America is no stranger to celebrity politicians. We had Ronald Reagan in the oval office, and Arnold Schwarzenegger as California's "Governator." There's Clint Eastwood, Jesse Ventura, even Jerry Springer was the former mayor of Cincinnati. The list goes on. But now Donald Trump, the former host of the popular reality TV show, "The Apprentice" and infamous trademarker of the "you're fired" catchphrase has become a serious candidate for the most powerful office in the world. Even Kanye West has announced his bid for the presidency! I'm left to wonder, is celebrity culture and our government getting a little too close for comfort? Should celebrities really be politicians?
People are very distracted by the media in this country. Traditional news outlets like CNN, Fox and MSNBC are propelled by sensational soundbites, inflammatory headlines and polarizing guests. This is designed not to give you an objective report of reality, or even the whole story, but to keep your attention during those fleeting commercial breaks in between political theater. Because of this, most of us are anxious, impatient with hard news and chronically misinformed.
America is more polarized than it has been in a long time.
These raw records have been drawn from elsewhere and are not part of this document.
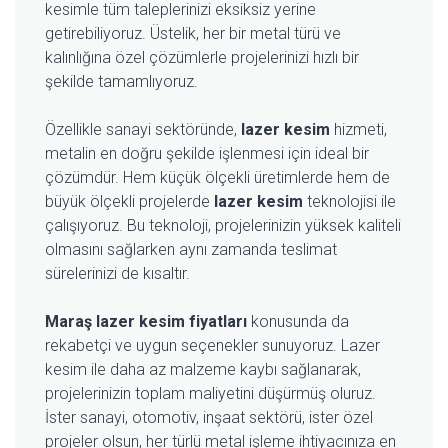
kesimle tüm taleplerinizi eksiksiz yerine
getirebiliyoruz. Üstelik, her bir metal türü ve
kalınlığına özel çözümlerle projelerinizi hızlı bir
şekilde tamamlıyoruz.
Özellikle sanayi sektöründe,
lazer kesim
hizmeti,
metalin en doğru şekilde işlenmesi için ideal bir
çözümdür. Hem küçük ölçekli üretimlerde hem de
büyük ölçekli projelerde
lazer kesim
teknolojisi ile
çalışıyoruz. Bu teknoloji, projelerinizin yüksek kaliteli
olmasını sağlarken aynı zamanda teslimat
sürelerinizi de kısaltır.
Maraş lazer kesim fiyatları
konusunda da
rekabetçi ve uygun seçenekler sunuyoruz. Lazer
kesim ile daha az malzeme kaybı sağlanarak,
projelerinizin toplam maliyetini düşürmüş oluruz.
İster sanayi, otomotiv, inşaat sektörü, ister özel
projeler olsun, her türlü metal işleme ihtiyacınıza en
And in an age of information overload, we naturally tend to gravitate to what is familiar, what is popular... such as famous celebrities.
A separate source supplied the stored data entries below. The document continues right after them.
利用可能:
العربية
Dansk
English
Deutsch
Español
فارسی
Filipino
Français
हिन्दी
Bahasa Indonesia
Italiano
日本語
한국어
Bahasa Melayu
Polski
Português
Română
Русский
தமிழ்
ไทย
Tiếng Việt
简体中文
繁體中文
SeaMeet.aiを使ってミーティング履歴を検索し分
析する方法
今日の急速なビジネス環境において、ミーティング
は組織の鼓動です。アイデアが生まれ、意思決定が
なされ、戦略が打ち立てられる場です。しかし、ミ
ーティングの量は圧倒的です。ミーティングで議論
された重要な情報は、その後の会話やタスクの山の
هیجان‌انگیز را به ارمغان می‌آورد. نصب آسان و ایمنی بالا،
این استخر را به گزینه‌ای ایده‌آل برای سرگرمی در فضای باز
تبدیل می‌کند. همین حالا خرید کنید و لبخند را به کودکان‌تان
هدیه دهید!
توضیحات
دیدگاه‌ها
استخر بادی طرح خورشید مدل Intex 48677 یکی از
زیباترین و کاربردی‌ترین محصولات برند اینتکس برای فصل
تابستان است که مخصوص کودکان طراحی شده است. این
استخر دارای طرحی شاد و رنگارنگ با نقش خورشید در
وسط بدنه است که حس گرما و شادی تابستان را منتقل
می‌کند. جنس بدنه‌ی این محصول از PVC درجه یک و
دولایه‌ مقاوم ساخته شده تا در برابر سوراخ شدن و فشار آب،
I'm not saying celebrities should definitely not run for government. You don't have to be a long term bureaucrat to make for a good politician. In fact, truly caring about the public's concerns, being educated about the issues and having a passion for public service are what we really want. Perhaps Donald Trump is resonating with so many people precisely because he is removed from the political system that so many Americans are fed up with.
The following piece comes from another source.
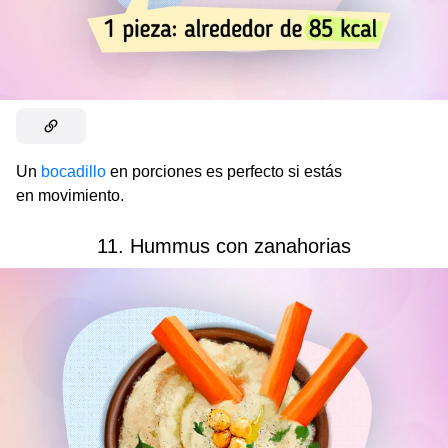
Un
bocadillo
en porciones es perfecto si estás
en movimiento.
11. Hummus con zanahorias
But are we really giving him our attention because he is actually a good candidate? Or do we gravitate to him because we know him? We recognize his authority as the man who could host "The Ultimate Job Interview" with utter confidence - and confidence is exactly what we are lacking in our system currently. Studies show that when we are repeatedly exposed to something, we tend to like it more over time. We are already familiar with Donald Trump's personality. And we tend to naturally go with what is familiar.
The problem then is that we live in a culture that revolves around the cult of the personality. On the one hand it's important that we relate to our politicians (George W. Bush was famous for being "someone you'd have a drink with" in his early run for presidency), but on the other hand politics is not supposed to be a glamorous popularity contest. It's about public service. Something is not working when people are voting on very little real information, and choosing candidates in elections begins to feel more like voting for contestants on American Idol.
People like Donald Trump need to be very careful with how they use their celebrity status. They can easily steer people in the wrong direction once they get on the soapbox. As for the rest of us, I feel like there are little steps we can take to solve this problem.
Turn off your television once in awhile. Try and look for news sources outside of what you're used to. My father was a UN diplomat, and he would always recommend European news and looking much deeper beyond American cable news. It's easy with the internet to stay in our own little bubbles of opinion. But reading news from a perspective different from yours can actually help you be more diplomatic and empathic. When we engage with people with different points of views than our own, avoid personal attacks.
The media encourages us to rail against one another as if our society was a zero sum game. But if you can tune out all of the noise for a moment, and genuinely try and understand and communicate respectfully with those on the other side of the fence, maybe some real progress can be made.